Dairy Free Cream Cheese – I love to use the one from Kite Hill.
Coconut Cream – I use full fat canned coconut cream because that works best for the creamy texture for the cheesecake.
Pumpkin Puree – Pumpkin is rich in beta carotene, vitamin C, vitamin E, folate and iron – all which support our immune systems. Pumpkin is also a great source of fiber that helps keep things regular! I love adding it to so many recipes especially desserts.
Coconut Oil – This ingredient will help keep the cheesecake firm when chilled. It also provides healthy brain supporting fats.
Maple Syrup – I love the flavor of maple syrup in this recipe, but if you want a lower sugar version, you can use powdered monk fruit instead.
Pumpkin Spice – Don’t skip out on the pumpkin spice! It is important for the flavor.
Vanilla Extract – The vanilla really brings out the sweet flavor of the cheesecake and pairs well with the other ingredients.
Grain Free Cinnamon Cookies – My favorite brand of grain free cookies to use is the Simple Mills ones. You can substitute with your favorite cookie too of course!
Dairy Free Whip Cream – I love to add some dairy free whip on top of the mini cheesecakes because you can never go wrong with whip cream! It makes them almost like pumpkin pies with a cheesecake twist.

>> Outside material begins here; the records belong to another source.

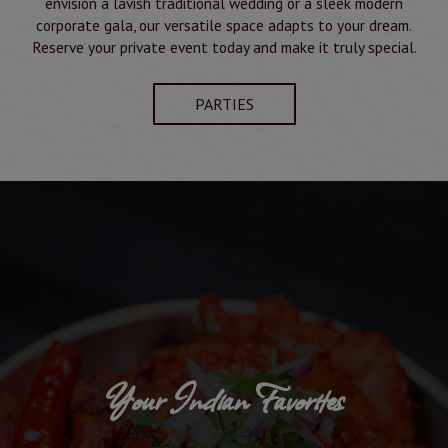
envision a lavish traditional wedding or a sleek modern
corporate gala, our versatile space adapts to your dream.
Reserve your private event today and make it truly special.
PARTIES
Your Indian Favorites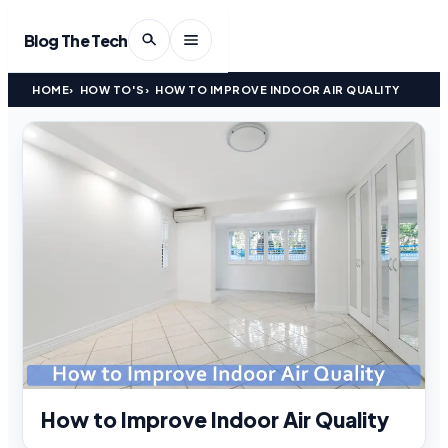
Blog The Tech
HOME
HOW TO'S
HOW TO IMPROVE INDOOR AIR QUALITY
How to Improve Indoor Air Quality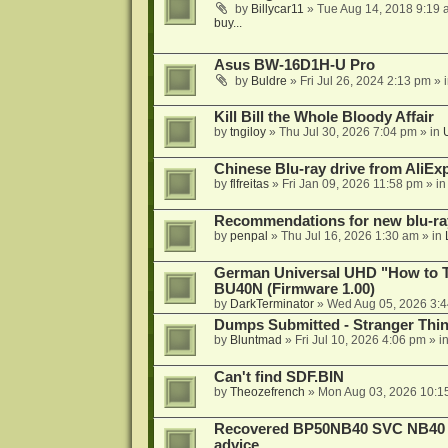
by
Billycar11
»
Tue Aug 14, 2018 9:19 
buy...
Asus BW-16D1H-U Pro
by
Buldre
»
Fri Jul 26, 2024 2:13 pm
» 
Kill Bill the Whole Bloody Affair
by
tngiloy
»
Thu Jul 30, 2026 7:04 pm
» in
Chinese Blu-ray drive from AliE
by
flfreitas
»
Fri Jan 09, 2026 11:58 pm
» i
Recommendations for new blu-ra
by
penpal
»
Thu Jul 16, 2026 1:30 am
» in
German Universal UHD "How to Tr
BU40N (Firmware 1.00)
by
DarkTerminator
»
Wed Aug 05, 2026 3:
Dumps Submitted - Stranger Thi
by
Bluntmad
»
Fri Jul 10, 2026 4:06 pm
» i
Can't find SDF.BIN
by
Theozefrench
»
Mon Aug 03, 2026 10:1
Recovered BP50NB40 SVC NB40 (M
advice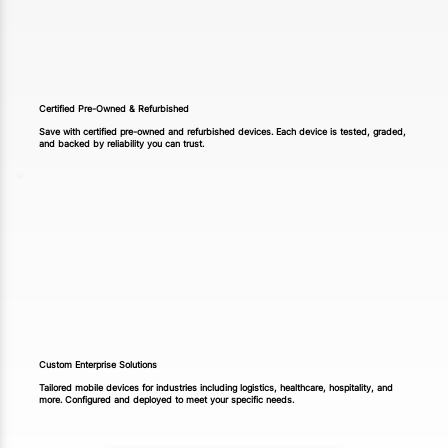
Certified Pre-Owned & Refurbished
Save with certified pre-owned and refurbished devices. Each device is tested, graded,
and backed by reliability you can trust.
Custom Enterprise Solutions
Tailored mobile devices for industries including logistics, healthcare, hospitality, and
more. Configured and deployed to meet your specific needs.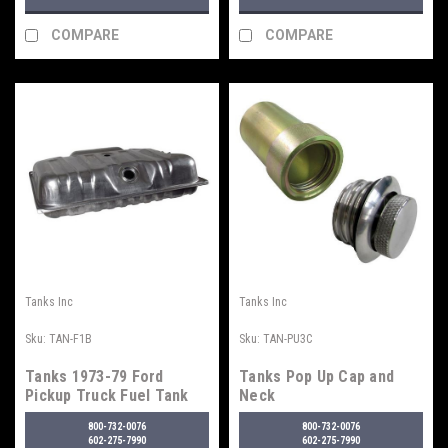
COMPARE
COMPARE
Tanks Inc
Tanks Inc
Sku:
TAN-F1B
Sku:
TAN-PU3C
Tanks 1973-79 Ford
Tanks Pop Up Cap and
Pickup Truck Fuel Tank
Neck
800-732-0076
800-732-0076
602-275-7990
602-275-7990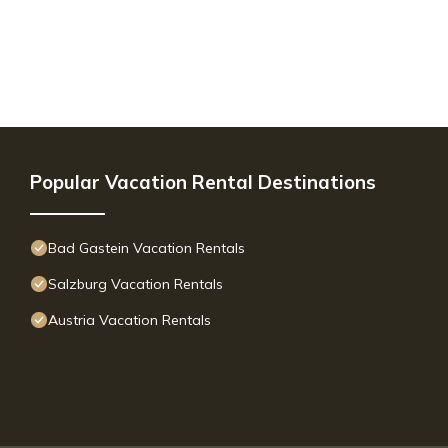
Popular Vacation Rental Destinations
Bad Gastein Vacation Rentals
Salzburg Vacation Rentals
Austria Vacation Rentals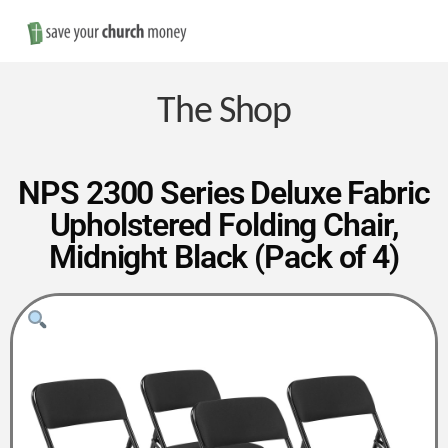
Nav
Save
Money
The Shop
on
NPS 2300 Series Deluxe Fabric
Upholstered Folding Chair,
Church
Midnight Black (Pack of 4)
Furniture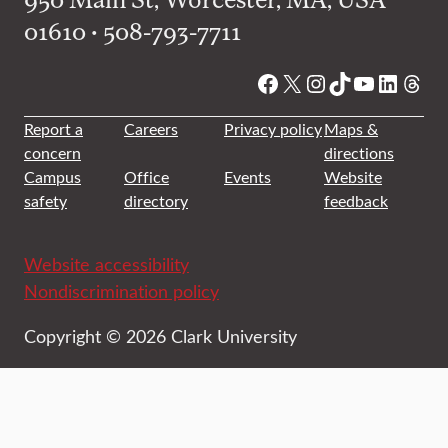
01610 • 508-793-7711
Facebook
X
Instagram
TikTok
YouTube
Linked
Thre
Report a
Careers
Privacy policy
Maps &
concern
directions
Campus
Office
Events
Website
safety
directory
feedback
Website accessibility
Nondiscrimination policy
Copyright © 2026 Clark University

How to make the mini pumpkin cheesecakes
First, add the cookies to your food processor and blend until a crumb consistency forms. Pour the cookie crumbs into a bowl and mix with 2 tbsp melted coconut oil. Divide the cookie crumbs evenly among 12 silicone muffin cups and pack them down.
Next, In a food processor or blender add the raw cashews, coconut oil, and coconut cream. Blend until smooth and creamy. Add in the rest of the ingredients and blend until well incorporated. Pour the pumpkin cheesecake mixture evenly between the muffin cups.
Place cheesecakes in the freezer for a couple hours. When cheesecakes are set take them out of the muffin cups and place them in the fridge to thaw a bit. When ready to serve, top with some dairy free whip cream and some pumpkin spice and enjoy!
How to store
You can store them in the fridge for up to a week and in the freezer for up to 2 months. I guarantee that they wont last that long though!

Other recipes you will enjoy
Pumpkin Muffins with Cream Cheese Frosting
Maple Glazed Pumpkin Spice Donuts

Mini Pumpkin Cheesecakes
Equipment
- 1 Blender or Food Processor
Ingredients
- 1 cup raw cashews(soak in hot water for at least an hour)
- 4 oz dairy free cream cheese(room temp)
- 1/4 cup coconut cream(from the can)
- 1/2 cup pumpkin puree(room temp)
- 4 tbsp melted coconut oil
- 1/2 cup maple syrup or powdered monk fruit
- 1 tbsp pumpkin spice
- 1 tsp vanilla extract
- 2 cups grain free cinnamon cookies
- Dairy free whip cream
Instructions
- In a food processor, add your cookies and blend until a crumb consistency forms. Pour cookie crumbs into a bowl and add with 2 tbsp melted coconut oil and mix well.
- Divide the cookie crumbs evenly among 12 silicone muffin cups and press down.
- In a food processor or blender add the raw cashews, coconut oil, and coconut cream. Blend until smooth and creamy.
- Add in the rest of the ingredients and blend until well incorporated. Pour cheesecake mixture evenly between the muffin cups
- Place cheesecakes in the freezer for a couple hours. When cheesecakes are set take them out of the muffin cups and place them in the fridge to thaw a bit.
- When ready to serve, top with some dairy free whip cream and some pumpkin spice and enjoy!